In doing so, you — like Kathleen Sebelius, the health and human services secretary — say religious entities that “serve the general public and employ people of different faiths” should not receive the same religious liberty protections as, for example, a church or a synagogue. Such reasoning is wrongheaded.
For many people of diverse faiths, religious observance is not to be confined to the sanctuary. For many, faith compels engagement with the broader world and service to our fellow man, especially those in need. To say the government will afford religious liberty only to the most insular of religious institutions but not to those that serve, or employ, people of other faiths is a troubling view of faith and what role it should play in America.

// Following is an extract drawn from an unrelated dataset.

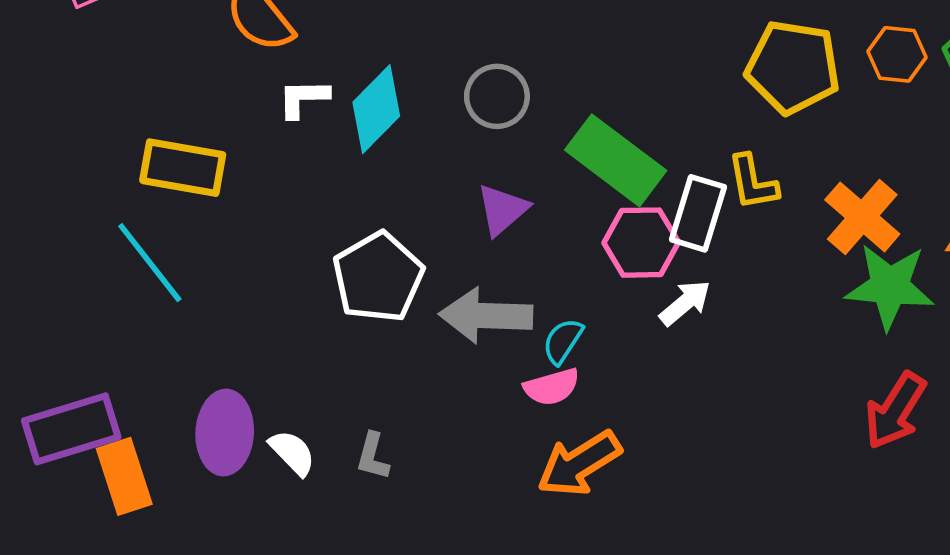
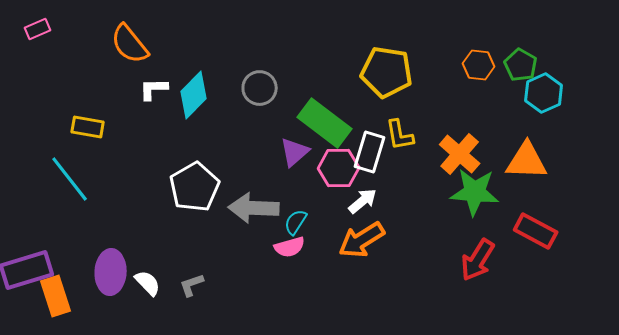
yellow pentagon: (793, 67) -> (387, 72), moved
yellow rectangle: (183, 168) -> (88, 127), size x0.7
purple triangle: (502, 210) -> (295, 152), moved
gray L-shape: (373, 456) -> (192, 285), turned 56
orange arrow: (579, 464) -> (362, 240), moved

But, of course, this view — that religious institutions must bend to the will of the government’s agenda — permeates the administration. Recall that the Obama team recently lost 9-0 at the Supreme Court on its claim that churches could be sued under anti-discrimination laws when firing a minister. Chief Justice John Roberts, writing for the majority, explained:
Since the passage of Title VII of the Civil Rights Act of 1964, 42 U. S. C. §2000e et seq., and other employment discrimination laws, the Courts of Appeals have uniformly recognized the existenceof a “ministerial exception,” grounded in the First Amendment, that precludes application of such legislation to claims concerning the employment relationship between a religious institution and its ministers. We agree that there is such a ministerial exception. The members of a religious group put their faith in the hands of their ministers. Requiring a church to accept or retain an unwanted minister, or punishing a church for failing to do so, intrudes upon more than a mere employment decision. Such action interferes with the internal governance of the church, depriving the church of control over the selection of those who will personify its beliefs. By imposing an unwanted minister, the state infringes the Free Exercise Clause, which protects a religious group’s right to shape its own faith and mission through its appointments.
In other words, courts of appeals have long understood what the administration does not: There is a place in civil society carved out by the First Amendment designed to protect religious faith and worship. The state can always come up with a good reason for trampling on that sacred turf, for it wants no exceptions to its laws an regulations and wants to assert its will as broadly as possible. But that is not the constitutional system we have. In America, we restrain the government and afford protection — yes, additional protection — for those seeking to practice according to their faith.
That this basic premise, explicitly set forth in the First Amendment, eludes the administration should be deeply troubling to all religious groups and indeed all Americans. It strikes me, as Nathan Diament, that the obligation of all religious leaders — Jews, Catholics, Protestants, Muslims and Hindus — is to come together to protest this move and implore the administration to reconsider. Fill a football stadium and hold a rally. March on the White House. Generate 2 million letters to the president. There is plenty to do. Religious leaders should lead and show their followers, the president and the American people that the First Amendment is not to be trifled with.